Using a wireless video system on a film set is rapidly becoming the norm, especially as the technology becomes increasingly more reliable and as other camera tools such as the Freefly Systems MōVI that require wireless video become more widely used. While you will often see a video assist person running around stabbing monitors with SDI connectors and uncoiling sometimes hundreds of feet of BNC cable to get picture back to the video village, you are also likely to see a guy like me hand a Teradek Bolt 2000 receiver to the video assist person, flip the switch on, and immediately deliver a solid image from my camera from hundreds of feet away to the wall of monitors surrounded by people that rely on that picture to get through their day. It’s also one less BNC cable tripping accident waiting to happen.
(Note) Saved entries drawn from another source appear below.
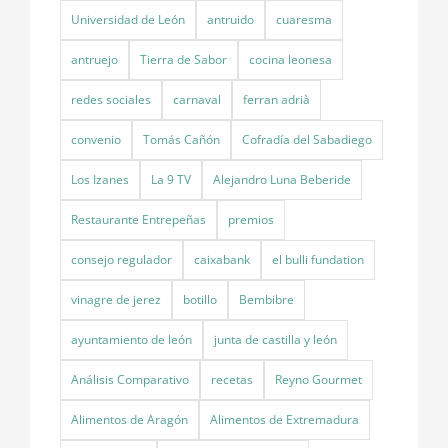
Universidad de León
antruido
cuaresma
antruejo
Tierra de Sabor
cocina leonesa
redes sociales
carnaval
ferran adrià
convenio
Tomás Cañón
Cofradía del Sabadiego
Los Izanes
La 9 TV
Alejandro Luna Beberide
Restaurante Entrepeñas
premios
consejo regulador
caixabank
el bulli fundation
vinagre de jerez
botillo
Bembibre
ayuntamiento de león
junta de castilla y león
Análisis Comparativo
recetas
Reyno Gourmet
Alimentos de Aragón
Alimentos de Extremadura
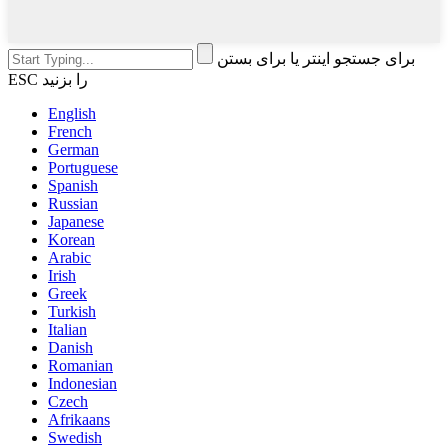
برای جستجو اینتر یا برای بستن
ESC را بزنید
English
French
German
Portuguese
Spanish
Russian
Japanese
Korean
Arabic
Irish
Greek
Turkish
Italian
Danish
Romanian
Indonesian
Czech
Afrikaans
Swedish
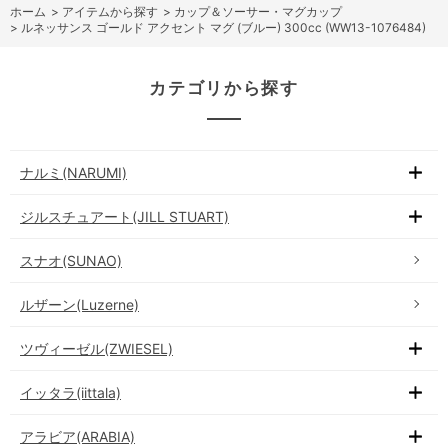
ホーム
>
アイテムから探す
>
カップ＆ソーサー・マグカップ
>
ルネッサンス ゴールド アクセント マグ (ブルー) 300cc (WW13-1076484)
カテゴリから探す
ナルミ(NARUMI)
ジルスチュアート(JILL STUART)
スナオ(SUNAO)
ルザーン(Luzerne)
ツヴィーゼル(ZWIESEL)
イッタラ(iittala)
アラビア(ARABIA)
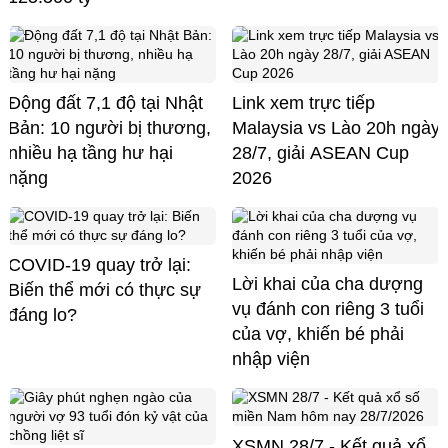
Động đất 7,1 độ tại Nhật
Link xem trực tiếp
Bản: 10 người bị thương,
Malaysia vs Lào 20h ngày
nhiều hạ tầng hư hại
28/7, giải ASEAN Cup
nặng
2026
COVID-19 quay trở lại:
Lời khai của cha dượng
Biến thể mới có thực sự
vụ đánh con riêng 3 tuổi
đáng lo?
của vợ, khiến bé phải
nhập viện
XSMN 28/7 - Kết quả xổ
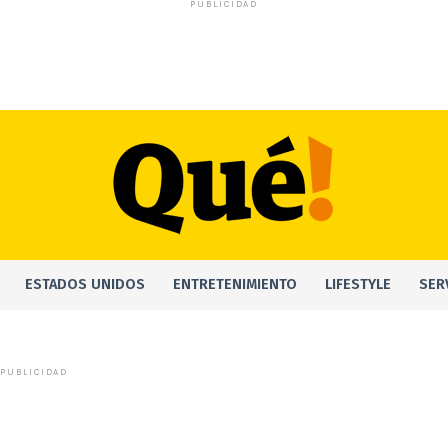
PUBLICIDAD
ESTADOS UNIDOS
ENTRETENIMIENTO
LIFESTYLE
SER
PUBLICIDAD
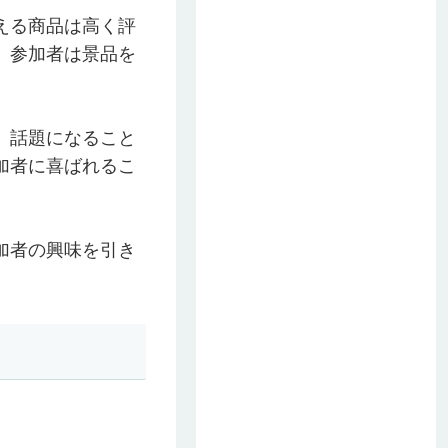
える商品は高く評
、参加者は景品を
、話題になること
加者に喜ばれるこ
加者の興味を引き
。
In a perfect world, every camera on set would have a wireless video system that delivered latency-free HD picture to every monitor on the set that needed it; people could tap into the picture wirelessly on their smart phones and tablets; executive producers sitting in their offices across the globe could get the image in real time on their computers. And nothing would ever go wrong with the system. Ever. Unfortunately, this isn’t quite a reality yet, but we’re getting closer all the time.
Let me start off by making something perfectly clear – I do not work for, nor am I paid by Teradek for making any claims about their product. I am a full time camera operator / DP that specializes in using the Freefly Systems MōVI, so I must use a wireless video system in my daily workflow – hardlining the MōVI with a BNC cable is just not an option for me. I have used many different wireless video systems in the past and through my experiences using them, I have found the Teradek system to be the most robust, reliable system out there. Many of these systems do share the same chip set internally, but they all use their own unique interfaces to control these chip sets and the Teradek system seems to work the best for me. Regardless of which system you choose, I believe the workflow will stay the same on set and that is the much more important topic of this article.
Getting Ready To Shoot
The Most Important Range Work-Around You Need To Know
1:1, 2:1, 4:1… How Many Receivers Do I Really Need?
At around $4,000 per additional receiver for the Teradek Bolt 2000 system, you probably won’t want to buy any more receivers than you need to. Also, the more receivers you have floating around on set, the more issues you will have with people losing signal because for example, the director really wants to sit behind that 5 foot solid bank vault door and can’t understand why he keeps losing picture. So I keep my receivers to a minimum and ask video village to provide additional monitors and possibly daisy-chained wireless systems for key people who insist on having their own wireless monitor rigs. That being said, there are always two people that will absolutely need a receiver on set: the video assist person in order to provide a picture for their playback machine and video village, and my 1st AC who will be pulling focus wirelessly for me. Even though hypothetically your 1st AC could split the video signal out of video assist’s receiver, this is often not practical when that rx is far away from where you’re shooting and is probably already split to ten other monitors which means it will take forever to get picture to your 1st AC’s monitor every time video assist moves. So while you can sort of manage to get by with one receiver on set, your 1st AC will suffer a bit. It is very likely your Director will ask for their own wireless monitor rig and while I personally don’t believe it is my responsibility to provide this for them, I do like to accommodate as many people’s needs on set as possible, as a rule. Is it worth $4,000 for another receiver to please the big boss? That’s for you to decide. However, there is one other option that will cut that cost in half – enter the Teradek Sidekick.
The Teradek Sidekick – Expand Your Wireless Video System For Less Money
It sounds like a sales pitch, but that’s actually what the Sidekick does, so at least it’s an honest pitch. For around $2,000 you can connect a Sidekick receiver to any of the Bolt systems quickly and easily. It took me less than five minutes to add a Sidekick to my Bolt 2000 system, despite my skepticism and my allotted one hour of time I thought it would take to set it up. The important thing to note about the Sidekick is that it contains the shorter range 300 foot chipset similar to the Bolt 300 system, so you must manage it accordingly. If your focus puller is always a few feet away from you while they work, they are a perfect candidate for the Sidekick. If they prefer to camp out with a large monitor further away, maybe they get the Bolt 2000 receiver and you can have the Sidekick ready to go on a small monitor rig for your Director. There’s a lot of things you can do with an extra wireless video receiver on set and at $2,000 I consider it a small price to pay for a very convenient option.
Get the Picture and Shoot
If you’re a MōVI Operator like me, you’ve got a lot to manage during your shoot. Wireless video, wireless lens control, wireless gimbal controls, balancing and tuning your gimbal, the list goes on. The last thing you want to be worrying about all day long is whether video village is getting a signal from your camera. If you can’t afford to buy a Teradek Bolt 2000 system, consider renting one or perhaps the shorter range Teradek systems will get the job done for you. Just remember that the quality of your service as a camera operator will not only be judged by how great your shots are, but by how easy you are to work with and this means having the right tools for the job every time.